Il est un peu déçu, mais me réconforte par des paroles gentilles. Et en raccrochant, je me dis que non, c’est trop dommage ! Ça fait longtemps que je ne l’ai pas vu, j’ai vraiment envie d’y aller quand même.
Ce ne sera sans doute pas une bonne opération du point de vue de ma santé, vu ma fièvre de cheval, mais je me motive moi-même avec de la psycho-neuro-immunologie. Vous savez, le principe c’est que notre psychisme influe sur notre système nerveux, qui influe sur notre immunité (le stress nous rend plus fragile face aux infections, et inversement le bon moral nous aide à mieux lutter).
Alors je me dis : sortir dans le froid pour voir ton ami, voir tous ces gens que tu aimes bien, ça va un peu t’enfoncer dans ta crève, mais si tu le vis comme un choix et non comme une obligation, ça va te faire plaisir et ça compensera.
Pour être honnête, ça n’a pas tout a fait bien marché, mon plan psycho-neuro-immunologique. Pas du tout, même : j’ai été trois fois plus malade les jours qui ont suivi.
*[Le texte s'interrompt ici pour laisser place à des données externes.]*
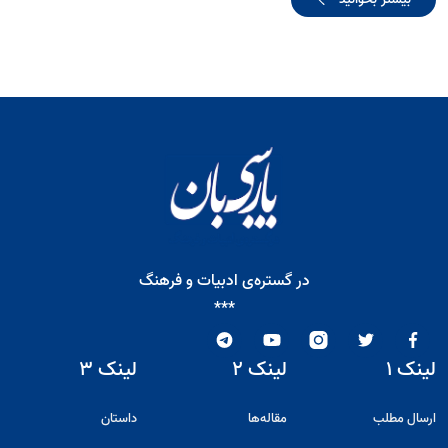
در گستره‌ی ادبیات و فرهنگ
***
لینک ۱
لینک ۲
لینک ۳
ارسال مطلب
مقاله‌ها
داستان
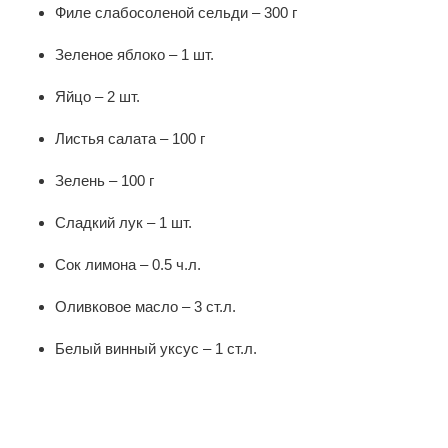
Филе слабосоленой сельди – 300 г
Зеленое яблоко – 1 шт.
Яйцо – 2 шт.
Листья салата – 100 г
Зелень – 100 г
Сладкий лук – 1 шт.
Сок лимона – 0.5 ч.л.
Оливковое масло – 3 ст.л.
Белый винный уксус – 1 ст.л.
Mais bon, je ne regrette rien, ça m’a vraiment fait plaisir de revoir mon vieux pote. Dans un an, je me souviendrai de la soirée, pas de la sinusite. Enfin, j’espère, on va voir comment ça va tourner, mon truc…

Illustration : deux amis jouant aux échecs ; celui de droite a mal à la tête à cause de sa sinusite.